<<<<
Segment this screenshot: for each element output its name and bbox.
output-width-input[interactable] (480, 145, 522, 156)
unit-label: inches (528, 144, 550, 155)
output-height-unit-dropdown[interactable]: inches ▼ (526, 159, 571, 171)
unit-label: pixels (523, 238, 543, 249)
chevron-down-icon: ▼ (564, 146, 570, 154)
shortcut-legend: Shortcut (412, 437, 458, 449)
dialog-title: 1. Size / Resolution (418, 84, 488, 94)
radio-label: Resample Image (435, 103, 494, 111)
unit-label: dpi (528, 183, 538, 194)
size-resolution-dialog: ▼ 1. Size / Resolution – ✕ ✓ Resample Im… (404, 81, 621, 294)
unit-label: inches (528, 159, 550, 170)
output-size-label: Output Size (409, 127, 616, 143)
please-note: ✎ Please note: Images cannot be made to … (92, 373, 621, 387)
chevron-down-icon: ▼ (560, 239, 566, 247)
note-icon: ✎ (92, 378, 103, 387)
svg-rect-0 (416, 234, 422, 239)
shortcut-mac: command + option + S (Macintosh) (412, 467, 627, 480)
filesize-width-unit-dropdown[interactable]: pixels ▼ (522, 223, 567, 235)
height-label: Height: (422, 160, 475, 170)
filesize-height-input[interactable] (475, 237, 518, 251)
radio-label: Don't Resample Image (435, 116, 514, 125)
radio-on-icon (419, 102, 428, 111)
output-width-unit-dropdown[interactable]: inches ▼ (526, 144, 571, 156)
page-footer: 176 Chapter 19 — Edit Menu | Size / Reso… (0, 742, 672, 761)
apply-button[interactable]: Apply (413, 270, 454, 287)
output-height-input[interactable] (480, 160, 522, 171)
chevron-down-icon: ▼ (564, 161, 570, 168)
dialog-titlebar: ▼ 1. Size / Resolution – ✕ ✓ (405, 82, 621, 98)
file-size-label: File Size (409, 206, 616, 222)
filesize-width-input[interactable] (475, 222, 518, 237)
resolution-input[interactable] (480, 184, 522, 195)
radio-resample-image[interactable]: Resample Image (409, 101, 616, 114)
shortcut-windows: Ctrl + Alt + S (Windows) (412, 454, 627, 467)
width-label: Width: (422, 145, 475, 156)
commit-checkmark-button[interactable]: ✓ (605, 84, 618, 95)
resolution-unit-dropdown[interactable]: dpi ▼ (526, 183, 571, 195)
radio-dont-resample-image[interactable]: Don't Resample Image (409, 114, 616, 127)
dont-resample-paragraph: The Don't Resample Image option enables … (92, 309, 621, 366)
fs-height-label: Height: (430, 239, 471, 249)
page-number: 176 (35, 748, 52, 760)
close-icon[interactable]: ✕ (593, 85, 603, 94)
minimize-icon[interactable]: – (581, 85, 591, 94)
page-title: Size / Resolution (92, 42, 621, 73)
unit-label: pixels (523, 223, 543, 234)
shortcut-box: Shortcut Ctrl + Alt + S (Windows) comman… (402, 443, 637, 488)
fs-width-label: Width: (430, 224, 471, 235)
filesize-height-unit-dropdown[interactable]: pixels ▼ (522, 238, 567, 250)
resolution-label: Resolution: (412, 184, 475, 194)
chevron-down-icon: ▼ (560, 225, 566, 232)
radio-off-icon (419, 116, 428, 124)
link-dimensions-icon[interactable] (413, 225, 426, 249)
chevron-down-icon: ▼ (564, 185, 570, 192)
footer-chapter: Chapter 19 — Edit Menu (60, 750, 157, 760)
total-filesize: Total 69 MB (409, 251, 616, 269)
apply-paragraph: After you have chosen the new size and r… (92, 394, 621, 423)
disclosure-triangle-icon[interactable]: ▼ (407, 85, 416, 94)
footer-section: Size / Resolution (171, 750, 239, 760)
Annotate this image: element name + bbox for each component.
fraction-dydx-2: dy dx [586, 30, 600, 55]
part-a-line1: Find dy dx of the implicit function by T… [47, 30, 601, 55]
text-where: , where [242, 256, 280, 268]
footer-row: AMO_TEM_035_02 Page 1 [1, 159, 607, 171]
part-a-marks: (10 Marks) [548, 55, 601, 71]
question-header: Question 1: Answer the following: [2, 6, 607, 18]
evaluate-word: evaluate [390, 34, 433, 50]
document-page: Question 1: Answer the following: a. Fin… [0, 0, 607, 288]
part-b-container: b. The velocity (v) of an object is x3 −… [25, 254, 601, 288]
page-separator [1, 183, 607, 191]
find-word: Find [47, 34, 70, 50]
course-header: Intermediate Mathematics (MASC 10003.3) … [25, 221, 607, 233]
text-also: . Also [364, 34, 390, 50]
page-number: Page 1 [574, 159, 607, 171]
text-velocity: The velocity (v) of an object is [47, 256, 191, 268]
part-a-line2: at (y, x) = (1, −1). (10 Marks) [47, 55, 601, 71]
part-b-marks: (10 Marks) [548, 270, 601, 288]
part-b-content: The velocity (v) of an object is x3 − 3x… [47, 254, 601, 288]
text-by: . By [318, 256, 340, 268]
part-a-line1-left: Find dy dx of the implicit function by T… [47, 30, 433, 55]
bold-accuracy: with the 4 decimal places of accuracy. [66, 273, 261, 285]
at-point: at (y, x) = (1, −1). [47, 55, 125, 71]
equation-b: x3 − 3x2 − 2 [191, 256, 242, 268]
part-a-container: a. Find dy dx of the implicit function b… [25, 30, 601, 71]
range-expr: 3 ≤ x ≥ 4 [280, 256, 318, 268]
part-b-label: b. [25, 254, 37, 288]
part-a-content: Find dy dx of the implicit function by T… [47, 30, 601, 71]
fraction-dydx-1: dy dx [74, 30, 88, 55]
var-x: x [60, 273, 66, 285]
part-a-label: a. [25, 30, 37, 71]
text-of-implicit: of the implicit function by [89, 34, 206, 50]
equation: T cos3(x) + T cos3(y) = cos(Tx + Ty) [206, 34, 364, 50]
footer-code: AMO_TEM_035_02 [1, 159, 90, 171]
>>>>
__BRIEF__. Only lines holding the word "header" are wanted; copy each one from the listing.

__OUTPUT OF THE TASK__.
question-header: Question 1: Answer the following: [2, 6, 607, 18]
course-header: Intermediate Mathematics (MASC 10003.3) … [25, 221, 607, 233]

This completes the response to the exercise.